Stored entries:

-- Opening Marker --

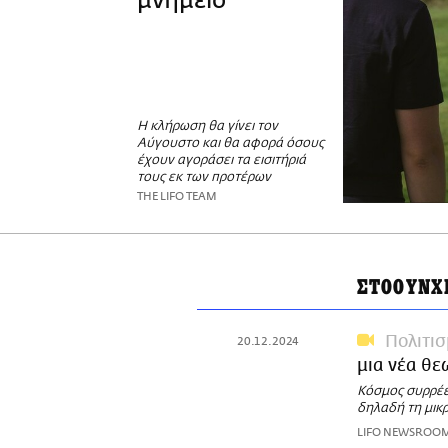
μνημείο
Η κλήρωση θα γίνει τον
Αύγουστο και θα αφορά όσους
έχουν αγοράσει τα εισιτήριά
τους εκ των προτέρων
THE LIFO TEAM
ΣΤΟΟΥΝΧ
Πολιτι
20.12.2024
μια νέα θε
Κόσμος συρρέει
δηλαδή τη μικ
LIFO NEWSROO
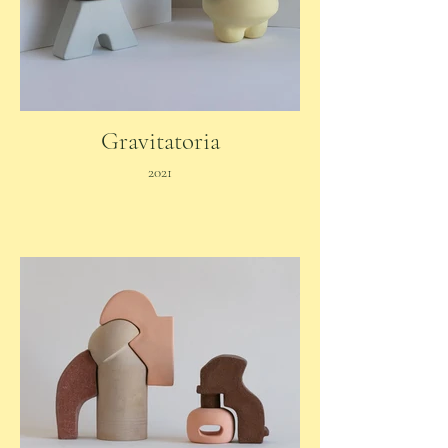
Gravitatoria
2021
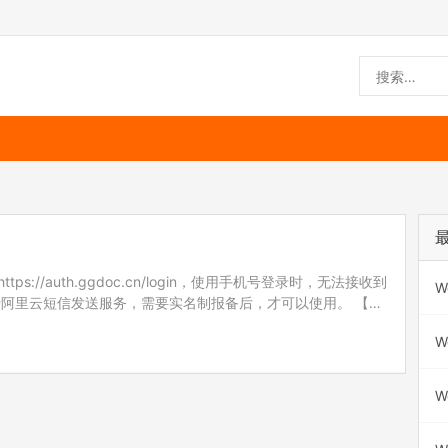
s://auth.ggdoc.cn/login，使用手机号登录时，无法接收到
W
于阿里云短信发送服务，需要实名制报备后，才可以使用。 【短
据工信部及各级运营商…
W
W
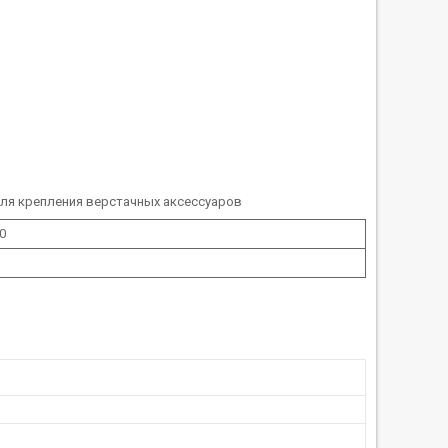
ля крепления верстачных аксессуаров
0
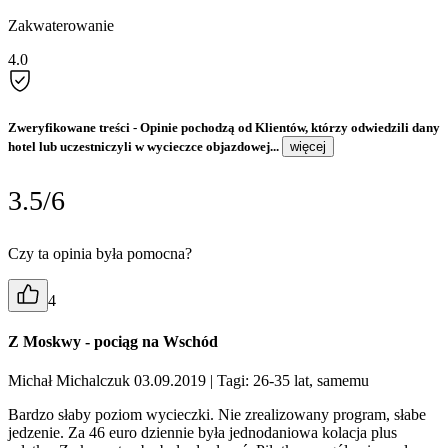
Zakwaterowanie
4.0
Zweryfikowane treści
- Opinie pochodzą od Klientów, którzy odwiedzili dany
hotel lub uczestniczyli w wycieczce objazdowej...
więcej
3.5/6
Czy ta opinia była pomocna?
4
Z Moskwy - pociąg na Wschód
Michał Michalczuk 03.09.2019
| Tagi: 26-35 lat, samemu
Bardzo słaby poziom wycieczki. Nie zrealizowany program, słabe
jedzenie. Za 46 euro dziennie była jednodaniowa kolacja plus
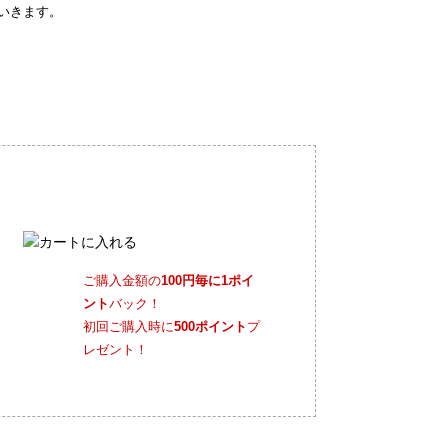
いきます。
ご購入金額の
100円毎に1ポイ
ント
バック！
初回ご購入時に
500ポイント
プ
レゼント！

-- Closing Marker --

Check each line of the records for the word "była", and show the lines that contain it.

EXPECTED ANSWER:
Czy ta opinia była pomocna?
jedzenie. Za 46 euro dziennie była jednodaniowa kolacja plus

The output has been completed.